I WOULD FAP out of boredom, sometimes even at work in the bathrooms. I was addicted, pathetic…

Anon22 discovered Internet porn when he was just 12 years old. Looking back, he recalls it clearly. “I was unable to look away. I remember everything about that first moment. The music that was playing, where my parents were in the house, the time of day.” For around 10 years, Anon22 has enjoyed pornography using his computer once or twice a day, a compulsion that he claims ruined his social life and limited long-term employment opportunities.

Heavy reliance on porn is serious; it literally ruins lives, causing disruption in relationships, jobs, first person social interaction and other ways. Just as crucial, however, is that the mechanics behind pornography addiction are completely natural. Worrying, Anon22 has discovered that compared to many others, his was a mild case. As I write this, there are 18,928 “Fapstronauts” doing their utmost to exercise considerable self-control.

Rather than boldly going where no man has gone before, these individuals are each trying to get their lives back on track following the realisation that they’ve become a little too close to their computers. To put it bluntly, these guys – and yes, girls – are attempting to overcome their addiction to Internet porn, a condition that is becoming increasingly recognized and discussed by experts. Sadly, recognition and discussion doesn’t do much to help the potential millions that are locked into this way of life.

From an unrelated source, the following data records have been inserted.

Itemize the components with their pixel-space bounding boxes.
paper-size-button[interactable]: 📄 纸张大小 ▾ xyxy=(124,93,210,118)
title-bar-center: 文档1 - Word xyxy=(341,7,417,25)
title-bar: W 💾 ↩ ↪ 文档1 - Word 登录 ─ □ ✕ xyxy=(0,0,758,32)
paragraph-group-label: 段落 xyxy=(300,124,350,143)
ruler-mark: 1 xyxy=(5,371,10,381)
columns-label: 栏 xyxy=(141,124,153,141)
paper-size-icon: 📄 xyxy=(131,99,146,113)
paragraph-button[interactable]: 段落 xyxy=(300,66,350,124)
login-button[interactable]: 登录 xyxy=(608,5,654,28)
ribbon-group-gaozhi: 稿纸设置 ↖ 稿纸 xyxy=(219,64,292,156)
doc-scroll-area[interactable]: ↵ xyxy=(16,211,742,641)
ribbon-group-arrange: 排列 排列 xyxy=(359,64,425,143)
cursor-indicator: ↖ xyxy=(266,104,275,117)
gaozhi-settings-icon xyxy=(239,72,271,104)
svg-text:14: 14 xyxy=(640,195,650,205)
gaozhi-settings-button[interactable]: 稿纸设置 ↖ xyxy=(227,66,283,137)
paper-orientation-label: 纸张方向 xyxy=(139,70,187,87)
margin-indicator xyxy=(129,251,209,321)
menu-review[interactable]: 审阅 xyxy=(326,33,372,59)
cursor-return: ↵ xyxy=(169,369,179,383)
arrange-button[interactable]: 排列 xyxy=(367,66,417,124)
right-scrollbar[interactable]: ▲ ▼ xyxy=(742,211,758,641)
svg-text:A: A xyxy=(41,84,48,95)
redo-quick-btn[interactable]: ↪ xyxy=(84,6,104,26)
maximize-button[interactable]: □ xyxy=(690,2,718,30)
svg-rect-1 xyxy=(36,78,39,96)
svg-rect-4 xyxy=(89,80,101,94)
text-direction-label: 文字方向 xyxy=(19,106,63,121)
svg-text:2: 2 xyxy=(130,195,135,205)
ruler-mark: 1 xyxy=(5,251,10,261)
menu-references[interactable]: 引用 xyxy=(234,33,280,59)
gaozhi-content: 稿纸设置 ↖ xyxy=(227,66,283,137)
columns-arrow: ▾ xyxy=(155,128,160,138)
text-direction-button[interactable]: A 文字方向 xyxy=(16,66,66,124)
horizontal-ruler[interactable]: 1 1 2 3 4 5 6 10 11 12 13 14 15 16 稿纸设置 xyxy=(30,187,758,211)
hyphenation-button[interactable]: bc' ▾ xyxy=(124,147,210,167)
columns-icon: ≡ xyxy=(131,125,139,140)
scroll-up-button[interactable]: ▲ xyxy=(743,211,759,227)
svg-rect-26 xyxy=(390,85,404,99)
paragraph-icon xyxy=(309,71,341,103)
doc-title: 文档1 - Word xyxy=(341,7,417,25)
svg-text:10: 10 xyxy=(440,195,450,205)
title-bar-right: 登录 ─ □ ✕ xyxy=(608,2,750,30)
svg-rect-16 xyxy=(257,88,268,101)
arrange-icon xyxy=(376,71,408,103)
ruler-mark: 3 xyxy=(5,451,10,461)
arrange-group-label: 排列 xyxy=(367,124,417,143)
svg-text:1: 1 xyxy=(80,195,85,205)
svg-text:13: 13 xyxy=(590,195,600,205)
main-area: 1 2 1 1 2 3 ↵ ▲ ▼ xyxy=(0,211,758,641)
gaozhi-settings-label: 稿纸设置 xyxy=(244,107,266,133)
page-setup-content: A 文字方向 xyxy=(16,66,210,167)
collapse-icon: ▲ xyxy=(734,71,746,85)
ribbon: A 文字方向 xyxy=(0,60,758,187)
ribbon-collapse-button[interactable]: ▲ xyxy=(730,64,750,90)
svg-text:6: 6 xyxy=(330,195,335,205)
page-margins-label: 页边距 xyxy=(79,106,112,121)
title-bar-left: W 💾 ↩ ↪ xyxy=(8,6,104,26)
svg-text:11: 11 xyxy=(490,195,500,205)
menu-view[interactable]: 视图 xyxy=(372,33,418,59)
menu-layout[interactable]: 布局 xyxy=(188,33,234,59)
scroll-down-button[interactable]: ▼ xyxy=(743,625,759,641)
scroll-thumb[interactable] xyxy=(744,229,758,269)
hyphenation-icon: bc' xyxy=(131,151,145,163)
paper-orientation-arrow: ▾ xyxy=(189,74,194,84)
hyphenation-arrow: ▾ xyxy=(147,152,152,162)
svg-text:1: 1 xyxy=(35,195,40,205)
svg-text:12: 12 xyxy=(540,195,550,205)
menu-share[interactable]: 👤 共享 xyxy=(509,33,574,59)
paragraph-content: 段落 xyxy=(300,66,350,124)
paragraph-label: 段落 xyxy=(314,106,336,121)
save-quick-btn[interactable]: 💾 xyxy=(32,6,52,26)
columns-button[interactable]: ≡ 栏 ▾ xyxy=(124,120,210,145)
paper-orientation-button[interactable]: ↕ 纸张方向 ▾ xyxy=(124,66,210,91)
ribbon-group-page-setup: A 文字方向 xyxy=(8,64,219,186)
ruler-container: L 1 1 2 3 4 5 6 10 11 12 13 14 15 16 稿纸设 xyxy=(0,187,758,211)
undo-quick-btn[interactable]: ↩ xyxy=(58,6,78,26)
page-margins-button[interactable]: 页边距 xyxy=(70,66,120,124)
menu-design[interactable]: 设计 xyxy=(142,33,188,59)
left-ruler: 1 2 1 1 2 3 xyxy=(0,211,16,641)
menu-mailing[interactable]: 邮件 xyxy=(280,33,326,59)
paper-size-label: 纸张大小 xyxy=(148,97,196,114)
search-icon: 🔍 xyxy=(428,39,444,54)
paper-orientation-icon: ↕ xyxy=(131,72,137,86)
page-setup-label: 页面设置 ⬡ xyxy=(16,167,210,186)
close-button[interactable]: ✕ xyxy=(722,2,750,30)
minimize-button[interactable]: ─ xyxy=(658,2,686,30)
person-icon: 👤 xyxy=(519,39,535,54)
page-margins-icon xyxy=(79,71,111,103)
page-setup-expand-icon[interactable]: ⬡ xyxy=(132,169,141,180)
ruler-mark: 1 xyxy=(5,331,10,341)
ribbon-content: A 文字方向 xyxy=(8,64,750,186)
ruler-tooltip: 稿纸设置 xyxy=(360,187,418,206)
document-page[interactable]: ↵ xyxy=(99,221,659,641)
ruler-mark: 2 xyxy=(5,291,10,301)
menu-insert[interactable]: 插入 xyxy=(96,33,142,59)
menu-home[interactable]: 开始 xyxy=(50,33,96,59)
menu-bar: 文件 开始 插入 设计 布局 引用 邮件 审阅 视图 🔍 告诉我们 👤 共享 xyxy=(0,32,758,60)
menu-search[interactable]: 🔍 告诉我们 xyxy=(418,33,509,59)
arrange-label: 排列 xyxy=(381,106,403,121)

Fortunately, there is a growing network of support for the Fapstronauts, members of the Reddit channel NoFap (“fap” is Internet slang to describe a “solo act”). Various websites offer help, suggestions and encouragement while genuine experts of the phenomenon such as Gary Wilson provide immense assistance with research and study into porn addiction on his website Your Brain on Porn.

What Is Pornography Addiction?

Watching adult movies and enjoying salacious images can often be a pastime engaged in by couples, but with the proliferation of porn on the Internet addiction has spiralled simply because it is so easy to access.

Desktop computers, laptops, tablets, mobile phones — the way in which addicts can get their fix have become increasingly portable over the years. With Flash available on most platforms and other video streaming tools provided on the rest, it doesn’t take long to download movies and hi-res photos through a mobile Internet or local Wi-Fi connection.

A Range of Symptoms

There is more to pornography addiction than simply loading up a website of images or streamed movies starring the world’s biggest adult movie stars, getting to grips with it and then moving onto another activity.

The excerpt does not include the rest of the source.